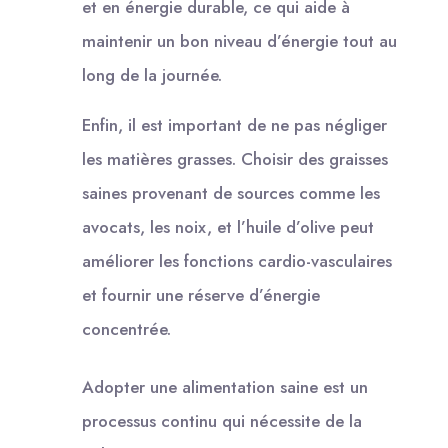
et en énergie durable, ce qui aide à
maintenir un bon niveau d’énergie tout au
long de la journée.
Enfin, il est important de ne pas négliger
les matières grasses. Choisir des graisses
saines provenant de sources comme les
avocats, les noix, et l’huile d’olive peut
améliorer les fonctions cardio-vasculaires
et fournir une réserve d’énergie
concentrée.
Adopter une alimentation saine est un
processus continu qui nécessite de la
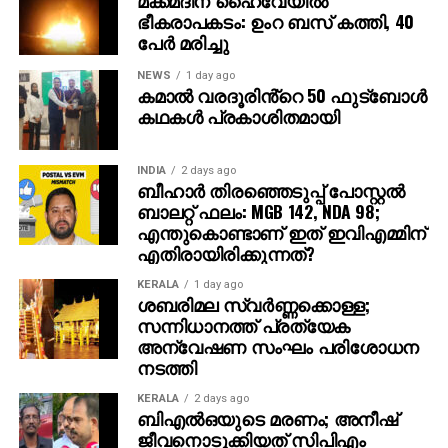
ടൂര്‍ണമെന്റില്‍ നിന്ന് പിന്മാറേണ്ടി വന്നു. സ്മരണ്‍
ഭീകരാപകടം: ഉംറ ബസ് കത്തി, 40
പുറത്തായതോടെ ഹര്‍ഷ് ദുബെ ടീമിലേക്കെത്തി.
പേര്‍ മരിച്ചു
NEWS
1 day ago
എങ്കിലും സണ്‍റൈസേഴ്‌സ് ഹൈദരാബാദ് 2026
കമാൽ വരദൂരിൻ്റെ 50 ഫുട്ബോൾ
സീസണിലേക്കുള്ള നിലനിര്‍ത്തല്‍ പട്ടികയില്‍ സ്മരണ്‍
കഥകൾ പ്രകാശിതമായി
ഉള്‍പ്പെടുത്തിയിട്ടുണ്ട്, അതോടെ മടങ്ങിവരവിന് വാതില്‍
തുറന്നു.
INDIA
2 days ago
ബീഹാർ തിരഞ്ഞെടുപ്പ് പോസ്റ്റൽ
ബാലറ്റ് ഫലം: MGB 142, NDA 98;
എന്തുകൊണ്ടാണ് ഇത് ഇവിഎമ്മിന്
എതിരായിരിക്കുന്നത്?
KERALA
1 day ago
ശബരിമല സ്വര്‍ണ്ണക്കൊള്ള;
സന്നിധാനത്ത് പ്രത്യേക
അന്വേഷണ സംഘം പരിശോധന
നടത്തി
KERALA
2 days ago
ബിഎല്‍ഒയുടെ മരണം; അനീഷ്
ജീവനൊടുക്കിയത് സിപിഎം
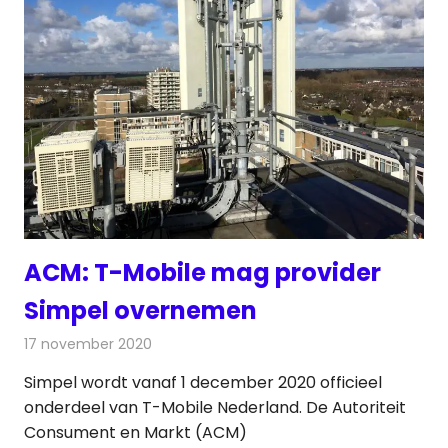
ACM: T-Mobile mag provider
Simpel overnemen
17 november 2020
Redactie
Telecom
Simpel wordt vanaf 1 december 2020 officieel
onderdeel van T-Mobile Nederland. De Autoriteit
Consument en Markt (ACM)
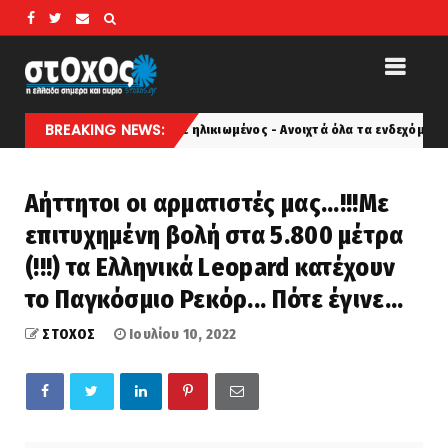
BREAKING NEWS:
εντοπίστηκε ηλικιωμένος - Ανοιχτά όλα τα ενδεχόμενα
Σ
latest
Αήττητοι οι αρματιστές μας...!!!Με
επιτυχημένη βολή στα 5.800 μέτρα
(!!!) τα Ελληνικά Leopard κατέχουν
το Παγκόσμιο Ρεκόρ... Πότε έγινε...
ΣΤΟΧΟΣ
Ιουλίου 10, 2022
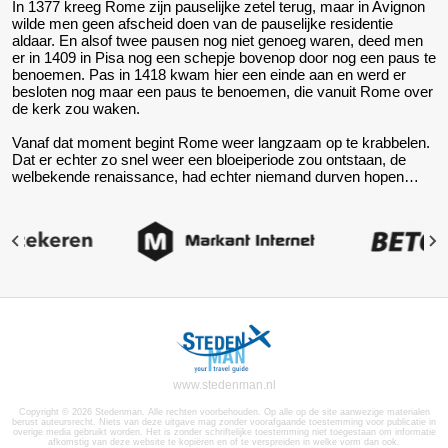
In 1377 kreeg Rome zijn pauselijke zetel terug, maar in Avignon
wilde men geen afscheid doen van de pauselijke residentie
aldaar. En alsof twee pausen nog niet genoeg waren, deed men
er in 1409 in Pisa nog een schepje bovenop door nog een paus te
benoemen. Pas in 1418 kwam hier een einde aan en werd er
besloten nog maar een paus te benoemen, die vanuit Rome over
de kerk zou waken.
Vanaf dat moment begint Rome weer langzaam op te krabbelen.
Dat er echter zo snel weer een bloeiperiode zou ontstaan, de
welbekende renaissance, had echter niemand durven hopen…
www.stedenman.nl
Copyright © 2026 Stedenman. Alle rechten voorbehouden. Op alle op de site aanwezige materialen
berust auteursrecht. Niets van deze uitgave mag zonder voorafgaande toestemming voor publicatie in
overige media gebruikt worden. Het is zonder schriftelijke toestemming niet toegestaan om informatie
afkomstig van deze website te kopiëren en of te verspreiden in welke vorm dan ook.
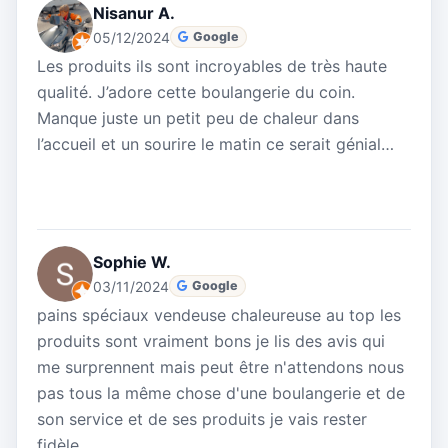
Nisanur A.
05/12/2024
Google
Les produits ils sont incroyables de très haute
qualité. J’adore cette boulangerie du coin.
Manque juste un petit peu de chaleur dans
l’accueil et un sourire le matin ce serait génial…
Sophie W.
03/11/2024
Google
pains spéciaux vendeuse chaleureuse au top les
produits sont vraiment bons je lis des avis qui
me surprennent mais peut être n'attendons nous
pas tous la même chose d'une boulangerie et de
son service et de ses produits je vais rester
fidèle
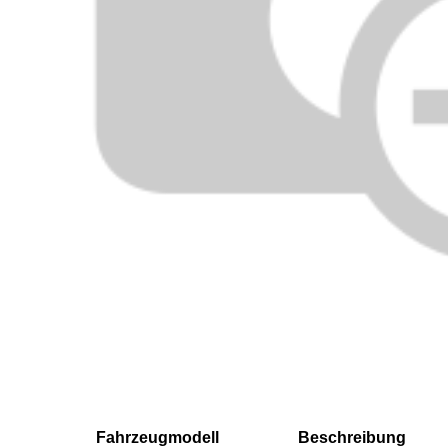
Fahrzeugmodell
Beschreibung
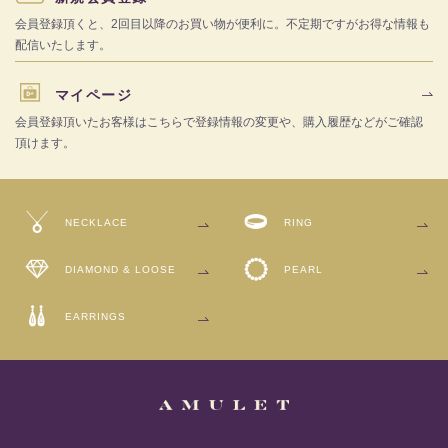
会員登録頂くと、2回目以降のお買い物が便利に。不定期ですがお得な情報も
配信いたします。
マイページ
会員登録頂いたお客様はこちらで登録情報の変更や、購入履歴などがご確認
頂けます。
NECKLACE
RING
DIAMOND
& LOOSE
PEARL
EARRINGS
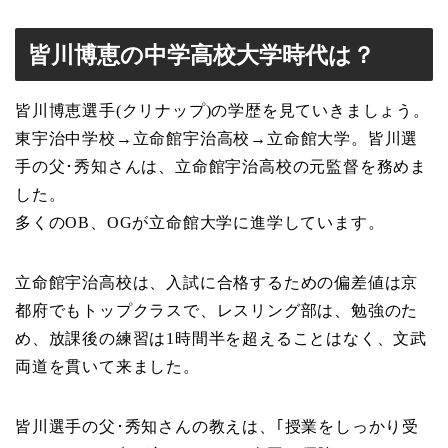
皆川博恵の中学高校大学時代は？
皆川博恵選手(クリナップ)の学歴を見ていきましょう。
東宇治中学校→立命館宇治高校→立命館大学。皆川選
手の父･秀知さんは、立命館宇治高校の元監督を務めま
した。
多くのOB、OGが立命館大学に進学しています。
立命館宇治高校は、入試に合格するための偏差値は京
都府でもトップクラスで、レスリング部は、勉強のた
め、放課後の練習は1時間半を超えることはなく、文武
両道を貫いて来ました。
皆川選手の父･秀知さんの教えは、｢授業をしっかり受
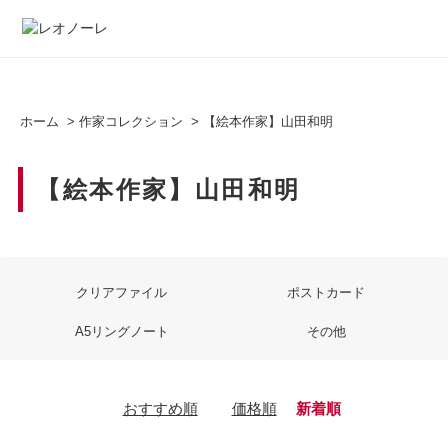
ホーム
>
作家コレクション
>
【絵本作家】山田和明
【絵本作家】山田和明
クリアファイル
ポストカード
A5リングノート
その他
おすすめ順
価格順
新着順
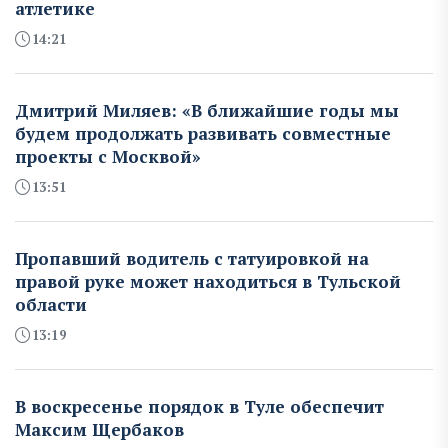
атлетике
14:21
Дмитрий Миляев: «В ближайшие годы мы
будем продолжать развивать совместные
проекты с Москвой»
13:51
Пропавший водитель с татуировкой на
правой руке может находиться в Тульской
области
13:19
В воскресенье порядок в Туле обеспечит
Максим Щербаков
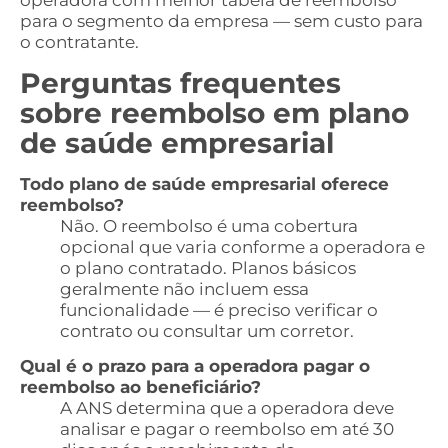
operadora com melhor tabela de reembolso
para o segmento da empresa — sem custo para
o contratante.
Perguntas frequentes
sobre reembolso em plano
de saúde empresarial
Todo plano de saúde empresarial oferece
reembolso?
Não. O reembolso é uma cobertura
opcional que varia conforme a operadora e
o plano contratado. Planos básicos
geralmente não incluem essa
funcionalidade — é preciso verificar o
contrato ou consultar um corretor.
Qual é o prazo para a operadora pagar o
reembolso ao beneficiário?
A ANS determina que a operadora deve
analisar e pagar o reembolso em até 30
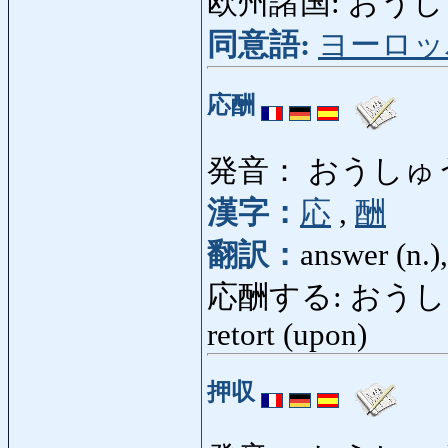
欧州諸国: おうしゅうし
同意語:
ヨーロッ
応酬
発音： おうしゅ
漢字：
応
,
酬
翻訳：
answer (n.)
応酬する: おうしゅうする:
retort (upon)
押収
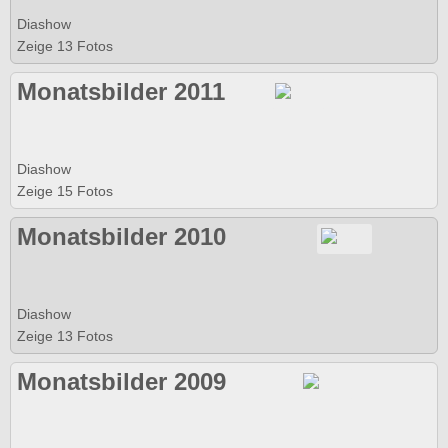
Diashow
Zeige 13 Fotos
Monatsbilder 2011
Diashow
Zeige 15 Fotos
Monatsbilder 2010
Diashow
Zeige 13 Fotos
Monatsbilder 2009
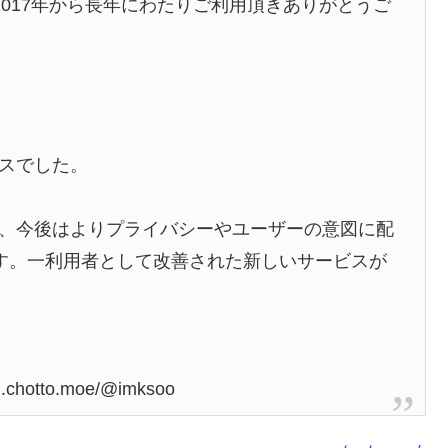
た。2017年から長年にわたりご利用頂きありがとうご
ビスでした。
対して、今後はよりプライバシーやユーザーの意図に配
す。一利用者として改善された新しいサービスが
on.chotto.moe/@imksoo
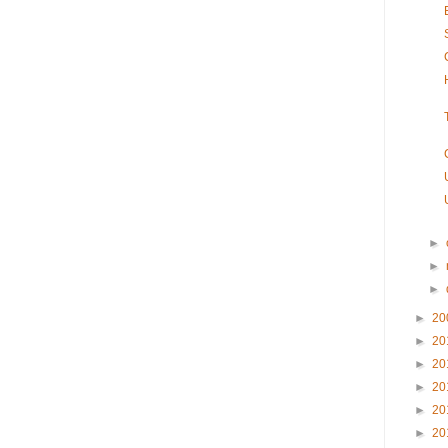
►
►
►
►
20
►
20
►
20
►
20
►
20
►
20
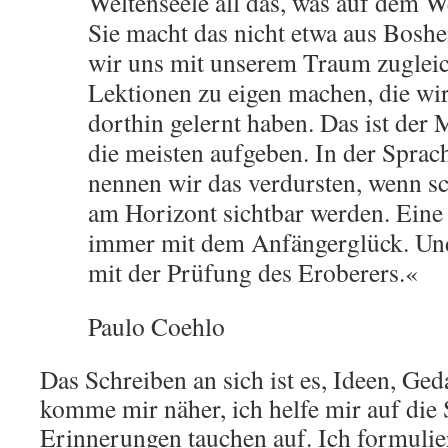
Weltenseele all das, was auf dem W
Sie macht das nicht etwa aus Boshe
wir uns mit unserem Traum zugleic
Lektionen zu eigen machen, die w
dorthin gelernt haben. Das ist der
die meisten aufgeben. In der Sprac
nennen wir das verdursten, wenn s
am Horizont sichtbar werden. Eine
immer mit dem Anfängerglück. Und
mit der Prüfung des Eroberers.«
Paulo Coehlo
Das Schreiben an sich ist es, Ideen, Ge
komme mir näher, ich helfe mir auf die
Erinnerungen tauchen auf. Ich formulier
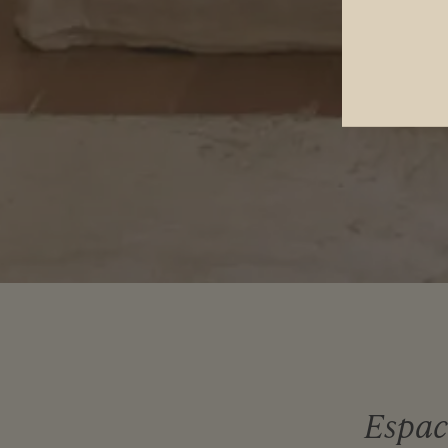
Espaci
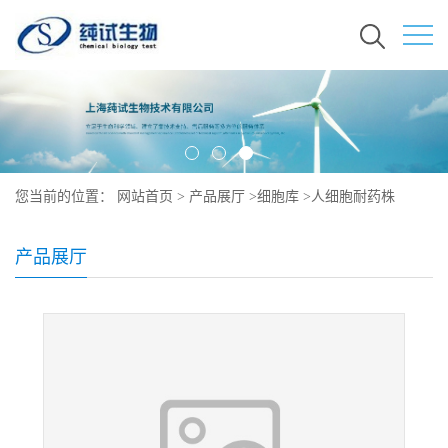
您当前的位置：
网站首页
>
产品展厅
>
细胞库
>
人细胞耐药株
产品展厅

» **Task details**:
The answer should be an exact restatement of every entry, with the pictures omitted.

» **Result of the exercise**:
et en énergie durable, ce qui aide à
maintenir un bon niveau d’énergie tout au
long de la journée.
Enfin, il est important de ne pas négliger
les matières grasses. Choisir des graisses
saines provenant de sources comme les
avocats, les noix, et l’huile d’olive peut
améliorer les fonctions cardio-vasculaires
et fournir une réserve d’énergie
concentrée.
Adopter une alimentation saine est un
processus continu qui nécessite de la
ടൂര്‍ണമെന്റില്‍ നിന്ന് പിന്മാറേണ്ടി വന്നു. സ്മരണ്‍
ഭീകരാപകടം: ഉംറ ബസ് കത്തി, 40
പുറത്തായതോടെ ഹര്‍ഷ് ദുബെ ടീമിലേക്കെത്തി.
പേര്‍ മരിച്ചു
NEWS
1 day ago
എങ്കിലും സണ്‍റൈസേഴ്‌സ് ഹൈദരാബാദ് 2026
കമാൽ വരദൂരിൻ്റെ 50 ഫുട്ബോൾ
സീസണിലേക്കുള്ള നിലനിര്‍ത്തല്‍ പട്ടികയില്‍ സ്മരണ്‍
കഥകൾ പ്രകാശിതമായി
ഉള്‍പ്പെടുത്തിയിട്ടുണ്ട്, അതോടെ മടങ്ങിവരവിന് വാതില്‍
തുറന്നു.
INDIA
2 days ago
ബീഹാർ തിരഞ്ഞെടുപ്പ് പോസ്റ്റൽ
ബാലറ്റ് ഫലം: MGB 142, NDA 98;
എന്തുകൊണ്ടാണ് ഇത് ഇവിഎമ്മിന്
എതിരായിരിക്കുന്നത്?
KERALA
1 day ago
ശബരിമല സ്വര്‍ണ്ണക്കൊള്ള;
സന്നിധാനത്ത് പ്രത്യേക
അന്വേഷണ സംഘം പരിശോധന
നടത്തി
KERALA
2 days ago
ബിഎല്‍ഒയുടെ മരണം; അനീഷ്
ജീവനൊടുക്കിയത് സിപിഎം
ACM: T-Mobile mag provider
Simpel overnemen
17 november 2020
Redactie
Telecom
Simpel wordt vanaf 1 december 2020 officieel
onderdeel van T-Mobile Nederland. De Autoriteit
Consument en Markt (ACM)
BREAKING NEWS:
εντοπίστηκε ηλικιωμένος - Ανοιχτά όλα τα ενδεχόμενα
Σ
latest
Αήττητοι οι αρματιστές μας...!!!Με
επιτυχημένη βολή στα 5.800 μέτρα
(!!!) τα Ελληνικά Leopard κατέχουν
το Παγκόσμιο Ρεκόρ... Πότε έγινε...
ΣΤΟΧΟΣ
Ιουλίου 10, 2022
In 1377 kreeg Rome zijn pauselijke zetel terug, maar in Avignon
wilde men geen afscheid doen van de pauselijke residentie
aldaar. En alsof twee pausen nog niet genoeg waren, deed men
er in 1409 in Pisa nog een schepje bovenop door nog een paus te
benoemen. Pas in 1418 kwam hier een einde aan en werd er
besloten nog maar een paus te benoemen, die vanuit Rome over
de kerk zou waken.
Vanaf dat moment begint Rome weer langzaam op te krabbelen.
Dat er echter zo snel weer een bloeiperiode zou ontstaan, de
welbekende renaissance, had echter niemand durven hopen…
www.stedenman.nl
Copyright © 2026 Stedenman. Alle rechten voorbehouden. Op alle op de site aanwezige materialen
berust auteursrecht. Niets van deze uitgave mag zonder voorafgaande toestemming voor publicatie in
overige media gebruikt worden. Het is zonder schriftelijke toestemming niet toegestaan om informatie
afkomstig van deze website te kopiëren en of te verspreiden in welke vorm dan ook.
Nisanur A.
05/12/2024
Google
Les produits ils sont incroyables de très haute
qualité. J’adore cette boulangerie du coin.
Manque juste un petit peu de chaleur dans
l’accueil et un sourire le matin ce serait génial…
Sophie W.
03/11/2024
Google
pains spéciaux vendeuse chaleureuse au top les
produits sont vraiment bons je lis des avis qui
me surprennent mais peut être n'attendons nous
pas tous la même chose d'une boulangerie et de
son service et de ses produits je vais rester
fidèle
Fahrzeugmodell
Beschreibung
会員登録頂くと、2回目以降のお買い物が便利に。不定期ですがお得な情報も
配信いたします。
マイページ
会員登録頂いたお客様はこちらで登録情報の変更や、購入履歴などがご確認
頂けます。
NECKLACE
RING
DIAMOND
& LOOSE
PEARL
EARRINGS
皆川博恵の中学高校大学時代は？
皆川博恵選手(クリナップ)の学歴を見ていきましょう。
東宇治中学校→立命館宇治高校→立命館大学。皆川選
手の父･秀知さんは、立命館宇治高校の元監督を務めま
した。
多くのOB、OGが立命館大学に進学しています。
立命館宇治高校は、入試に合格するための偏差値は京
都府でもトップクラスで、レスリング部は、勉強のた
め、放課後の練習は1時間半を超えることはなく、文武
両道を貫いて来ました。
皆川選手の父･秀知さんの教えは、｢授業をしっかり受
ホーム
>
作家コレクション
>
【絵本作家】山田和明
【絵本作家】山田和明
クリアファイル
ポストカード
A5リングノート
その他
おすすめ順
価格順
新着順
атлетике
14:21
Дмитрий Миляев: «В ближайшие годы мы
будем продолжать развивать совместные
проекты с Москвой»
13:51
Пропавший водитель с татуировкой на
правой руке может находиться в Тульской
области
13:19
В воскресенье порядок в Туле обеспечит
Максим Щербаков
operadora com melhor tabela de reembolso
para o segmento da empresa — sem custo para
o contratante.
Perguntas frequentes
sobre reembolso em plano
de saúde empresarial
Todo plano de saúde empresarial oferece
reembolso?
Não. O reembolso é uma cobertura
opcional que varia conforme a operadora e
o plano contratado. Planos básicos
geralmente não incluem essa
funcionalidade — é preciso verificar o
contrato ou consultar um corretor.
Qual é o prazo para a operadora pagar o
reembolso ao beneficiário?
A ANS determina que a operadora deve
analisar e pagar o reembolso em até 30
欧州諸国: おうしゅうし
同意語:
ヨーロッ
応酬
発音： おうしゅ
漢字：
応
,
酬
翻訳：
answer (n.)
応酬する: おうしゅうする:
retort (upon)
押収
Diashow
Zeige 13 Fotos
Monatsbilder 2011
Diashow
Zeige 15 Fotos
Monatsbilder 2010
Diashow
Zeige 13 Fotos
Monatsbilder 2009
た。2017年から長年にわたりご利用頂きありがとうご
ビスでした。
対して、今後はよりプライバシーやユーザーの意図に配
す。一利用者として改善された新しいサービスが
on.chotto.moe/@imksoo
►
►
►
►
20
►
20
►
20
►
20
►
20
►
20
Weltenseele all das, was auf dem W
Sie macht das nicht etwa aus Boshe
wir uns mit unserem Traum zugleic
Lektionen zu eigen machen, die w
dorthin gelernt haben. Das ist der
die meisten aufgeben. In der Sprac
nennen wir das verdursten, wenn s
am Horizont sichtbar werden. Eine
immer mit dem Anfängerglück. Und
mit der Prüfung des Eroberers.«
Paulo Coehlo
Das Schreiben an sich ist es, Ideen, Ge
komme mir näher, ich helfe mir auf die
Erinnerungen tauchen auf. Ich formulier
Espaci
您当前的位置：
网站首页
>
产品展厅
>
细胞库
>
人细胞耐药株
产品展厅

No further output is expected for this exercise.